Let's start with the men...
Boyfriend 1: Joe Sensitive - "After I wash the dishes, let's cuddle OK?"
Also known as: Mr. Nice Guy
Advantages: Well-behaved; irons own shirts, can be depended on to buy female sanitary products and have long meaningful discussions about clothes and the highlights in your hair.
Disadvantages: Irritatingly compassionate, wimpy, possibly gay, lives with his mother.

Boyfriend 2: Old Sadoo Face - "People are stupid. The world can go to hell. Let's stay home and watch TV."
Also known as: The prophet of doom
Advantages: Stays put; predictable
Disadvantages: Royal pain in the ass, Grumbles all the time about everything and thinks there is a huge conspiracy to destroy him because 'he knows.'


Boyfriend 3: Mr. Moneybags- "Hang on a sec. I have to refuel my private jet before we go to the island"
Also known as: Richie-Rich
Advantages: Is loaded, expensive gifts, great car
Disadvantages: Relatively shallow, drives too fast and probably has a drinking problem

Boyfriend 4: Tarzan - "Shut up, the match is about to start."
Also known as: Big 'n' Dumb
Advantages: Does a neat cave man throw-you-over-his shoulder move; is easily fooled, makes a great bodygaurd.
Disadvantages: Can break you in half, sweats like a pig, has no concept of romance

Boyfriend 5: Computer-game Junkie - "How can you talk about love at a time like this?

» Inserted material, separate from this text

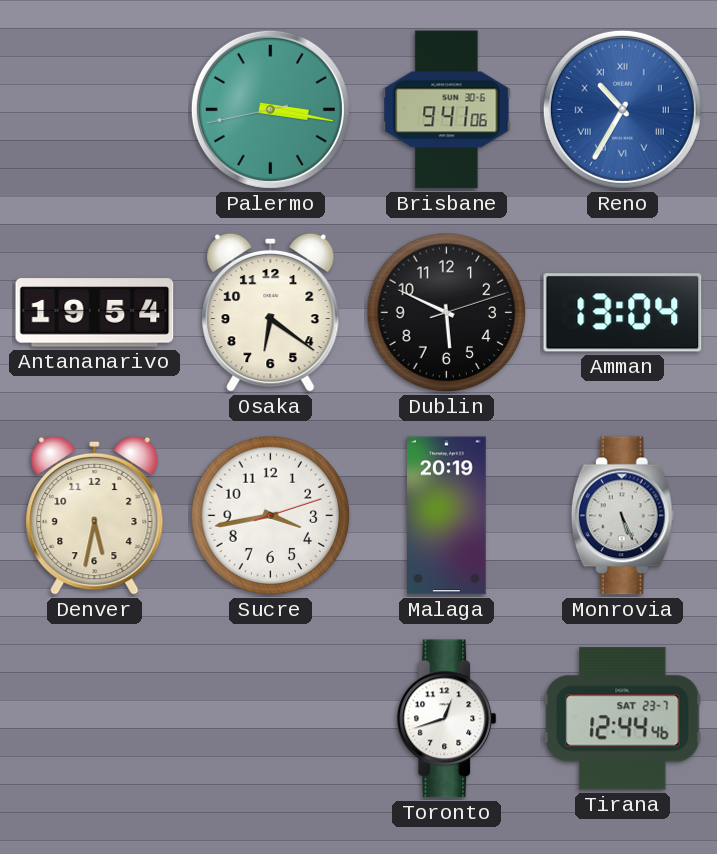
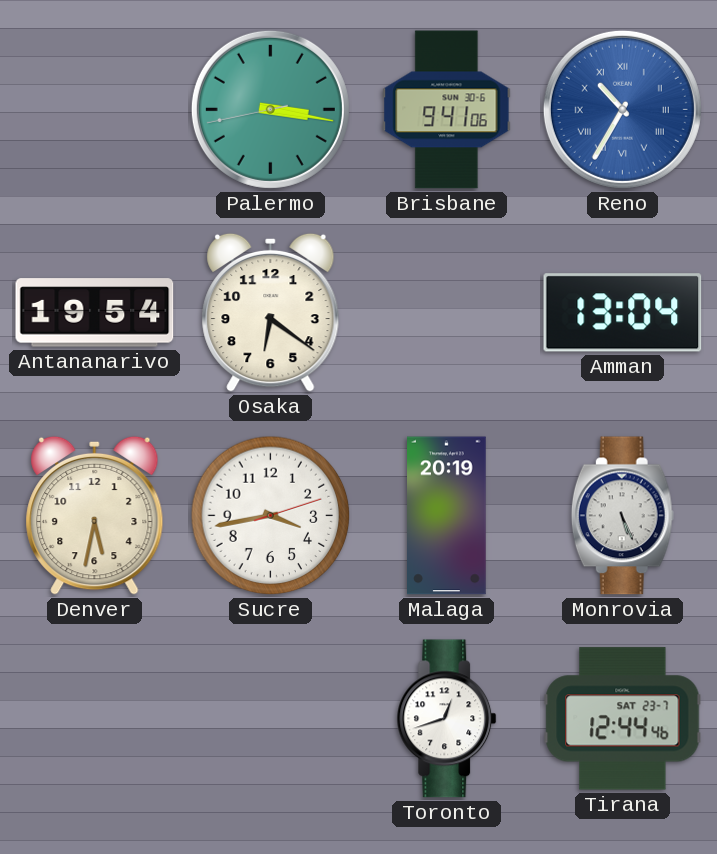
Dublin: 5:49 -> none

Don't you know that the zorg army needs me?"
Also known as: Geek
Advantages: Has nimble fingers, good hand-eye coordination and a fast internet connection.
Disadvantages: Spends 80% of his waking hours staring at a computer screen blowing up computer generated legions of terrorists and has a secret crush on an animated quake character with the body of Pamela and battle ability that would put Rambo to shame!

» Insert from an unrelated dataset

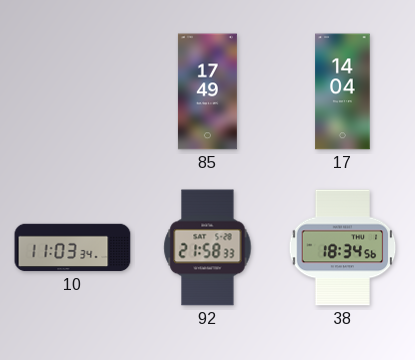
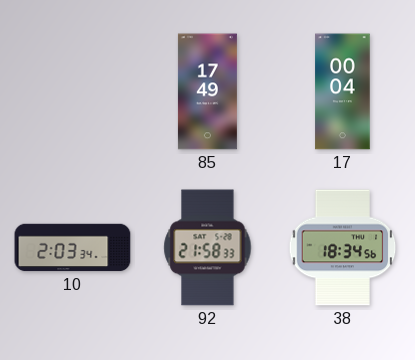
17: 14:04 -> 00:04
10: 11:03 -> 2:03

Boyfriend 6: Casanova - "Who, me?"
Also known as: Two-timing son of a b****
Advantages: Has romancing down to an art form, always smells & good can probably dance.
Disadvantages: May be having time of his life-most probably without you!

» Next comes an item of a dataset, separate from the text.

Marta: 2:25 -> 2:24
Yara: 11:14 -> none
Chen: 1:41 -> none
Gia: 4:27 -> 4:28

Boyfriend 7: Sex Maniac - "Let's do it"
Also known as: Stud Muffin
Advantages: Perpetually aroused
Disadvantages: Perpetually aroused

Boyfriend 8: The Dreamer - "Someday I'm going to be rich & famous. I have a dream..."
Also known as: Struggling-Artist, Struggling-Philosopher, Struggling-...
Advantages: Tells good stories, gives deep meaningful kisses and can go without physical intimacy for long periods of time, will be content to hold your hand and sigh occassionally.
Disadvantages: Is usually broke, has no concept of time

Boyfriend 9: Mr. Right - "While the servants wash the dishes, let's drink wine and make love in my new yacht, ok?"
Also known as: Mr. Perfect
Advantages: Answer to a woman's prayer
Disadvantages: Hunted to extinction

and now for the women...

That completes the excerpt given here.